Najpóźniej w ciągu trzech miesięcy rozstrzygnie się, jaka firma dokona prywatyzacji Stoczni Gdańsk - prezes SG, Andrzej Jaworski. Na razie zainteresowanie wyraziły dwie spółki - z Ukrainy i Włoch.
Inwestor będzie mógł objąć akcje na kwotę od 300 do 400 mln zł. Uchwałę o podwyższeniu kapitału zakładowego Stoczni Gdańsk na taką sumę wyraziło w piątek nadzwyczajne walne zgromadzenie akcjonariuszy spółki.
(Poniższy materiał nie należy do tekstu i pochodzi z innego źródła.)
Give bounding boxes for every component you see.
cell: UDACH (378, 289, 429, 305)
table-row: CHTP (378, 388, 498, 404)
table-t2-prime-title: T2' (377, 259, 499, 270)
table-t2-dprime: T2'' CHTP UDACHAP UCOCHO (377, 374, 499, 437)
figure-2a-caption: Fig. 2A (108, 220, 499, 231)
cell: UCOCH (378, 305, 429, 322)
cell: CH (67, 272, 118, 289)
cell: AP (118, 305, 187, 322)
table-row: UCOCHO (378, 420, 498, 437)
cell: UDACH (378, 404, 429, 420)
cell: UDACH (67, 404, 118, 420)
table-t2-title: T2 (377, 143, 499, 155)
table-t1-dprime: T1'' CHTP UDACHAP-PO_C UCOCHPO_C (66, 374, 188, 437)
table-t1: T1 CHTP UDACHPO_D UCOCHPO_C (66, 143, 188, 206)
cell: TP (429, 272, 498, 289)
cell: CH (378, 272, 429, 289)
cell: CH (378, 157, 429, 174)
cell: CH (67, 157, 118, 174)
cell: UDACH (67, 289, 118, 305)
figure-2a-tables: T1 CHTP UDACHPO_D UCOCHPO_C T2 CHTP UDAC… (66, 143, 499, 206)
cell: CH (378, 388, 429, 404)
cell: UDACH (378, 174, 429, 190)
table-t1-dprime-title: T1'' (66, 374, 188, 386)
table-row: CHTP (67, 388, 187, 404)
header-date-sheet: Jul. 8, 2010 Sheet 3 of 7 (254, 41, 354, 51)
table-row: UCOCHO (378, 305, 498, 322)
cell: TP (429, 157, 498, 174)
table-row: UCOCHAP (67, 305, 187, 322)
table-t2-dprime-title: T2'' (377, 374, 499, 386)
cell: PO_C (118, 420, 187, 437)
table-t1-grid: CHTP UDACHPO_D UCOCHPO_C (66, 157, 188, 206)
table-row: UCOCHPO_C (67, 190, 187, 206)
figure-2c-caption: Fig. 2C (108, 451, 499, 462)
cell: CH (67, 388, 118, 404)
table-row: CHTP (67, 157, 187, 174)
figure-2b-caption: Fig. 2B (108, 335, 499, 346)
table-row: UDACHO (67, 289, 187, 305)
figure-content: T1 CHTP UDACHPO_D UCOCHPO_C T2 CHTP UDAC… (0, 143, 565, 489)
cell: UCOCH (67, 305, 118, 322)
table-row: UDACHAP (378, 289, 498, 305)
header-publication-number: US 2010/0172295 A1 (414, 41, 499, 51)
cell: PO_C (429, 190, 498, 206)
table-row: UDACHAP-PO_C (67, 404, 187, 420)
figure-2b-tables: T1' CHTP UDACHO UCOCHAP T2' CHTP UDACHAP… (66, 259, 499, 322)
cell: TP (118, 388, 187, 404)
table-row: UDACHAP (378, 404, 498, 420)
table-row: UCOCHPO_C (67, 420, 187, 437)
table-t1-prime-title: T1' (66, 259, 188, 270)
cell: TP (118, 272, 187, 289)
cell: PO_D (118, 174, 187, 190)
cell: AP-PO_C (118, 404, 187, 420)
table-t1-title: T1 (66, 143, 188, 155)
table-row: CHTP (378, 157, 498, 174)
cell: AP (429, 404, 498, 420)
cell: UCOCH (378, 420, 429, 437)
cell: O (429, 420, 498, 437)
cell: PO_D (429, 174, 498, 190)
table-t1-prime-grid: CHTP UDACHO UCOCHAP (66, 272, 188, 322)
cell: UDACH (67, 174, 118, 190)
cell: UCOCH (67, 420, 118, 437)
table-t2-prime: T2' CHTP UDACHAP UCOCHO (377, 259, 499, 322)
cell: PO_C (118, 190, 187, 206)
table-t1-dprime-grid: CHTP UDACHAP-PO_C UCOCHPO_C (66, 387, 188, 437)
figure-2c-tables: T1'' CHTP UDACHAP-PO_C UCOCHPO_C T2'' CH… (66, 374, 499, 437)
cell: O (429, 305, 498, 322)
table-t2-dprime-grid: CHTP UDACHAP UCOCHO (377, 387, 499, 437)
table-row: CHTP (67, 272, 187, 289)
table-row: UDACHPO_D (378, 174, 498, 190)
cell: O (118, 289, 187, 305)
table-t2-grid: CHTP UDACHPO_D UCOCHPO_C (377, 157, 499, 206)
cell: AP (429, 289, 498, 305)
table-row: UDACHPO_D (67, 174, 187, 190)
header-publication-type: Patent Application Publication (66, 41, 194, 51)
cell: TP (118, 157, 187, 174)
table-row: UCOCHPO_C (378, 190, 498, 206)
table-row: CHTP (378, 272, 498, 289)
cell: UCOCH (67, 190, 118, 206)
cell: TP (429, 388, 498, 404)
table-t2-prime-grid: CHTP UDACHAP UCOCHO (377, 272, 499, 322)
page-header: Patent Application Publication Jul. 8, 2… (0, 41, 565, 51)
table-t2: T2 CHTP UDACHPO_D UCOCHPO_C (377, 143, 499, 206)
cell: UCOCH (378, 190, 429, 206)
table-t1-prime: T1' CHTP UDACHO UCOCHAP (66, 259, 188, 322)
Obecnie kapitał zakładowy SG wynosi 105 mln zł.
Jaworski wyjaśnił, że zainteresowanie prywatyzacją stoczni potwierdziły, jak na razie, dwie zagraniczne firmy: ISD (zarejestrowana w Polsce spółka, której większościowym właścicielem jest ukraiński koncern hutniczy Donbas; w Polsce jest właścicielem Huty Częstochowa) oraz włoska FVH (spółka ta jest m.in. właścicielem we Włoszech jednej stoczni oraz gazoportu na Morzu Śródziemnym - PAP).
- Najbardziej prawdopodobne rozwiązanie to zakup nowych akcji stoczni przez jedną firmę, która przedstawi lepszą ofertę inwestorską i pakiet socjalny - ocenił prezes stoczni.
Propozycja objęcia akcji zostanie także przedstawiona dotychczasowym akcjonariuszom, w tym m.in. Agencji Rozwoju Przemysłu. Wśród akcjonariuszy Stoczni jest też spółka ISD, która nabyła już wcześniej pięć procent akcji gdańskiej firmy
W lipcu Komisja Europejska postawiła ultimatum, dając Polsce miesiąc na przedstawienie planów redukcji mocy produkcyjnych Stoczni Gdańsk. KE żąda zamknięcia dwóch z trzech pochylni. Jeśli to nie nastąpi, gdański zakład będzie musiał zwrócić pomoc publiczną, jaką dostał od polskiego rządu po 1 maja 2004 roku.
- Za negocjacje w sprawie stanowiska Komisji Europejskiej odpowiedzialne jest ministerstwo gospodarki. Jako prezes stoczni uważam, że stojąc przed wyborem: zamknięcie dwóch pochylni czy zwrot 36 mln zł pomocy publicznej, lepiej jest zrobić to drugie. Problem w tym, że zdaniem Komisji Europejskiej, stocznia otrzymała wsparcie od państwa w wysokości 190 mln zł - dodał Jaworski.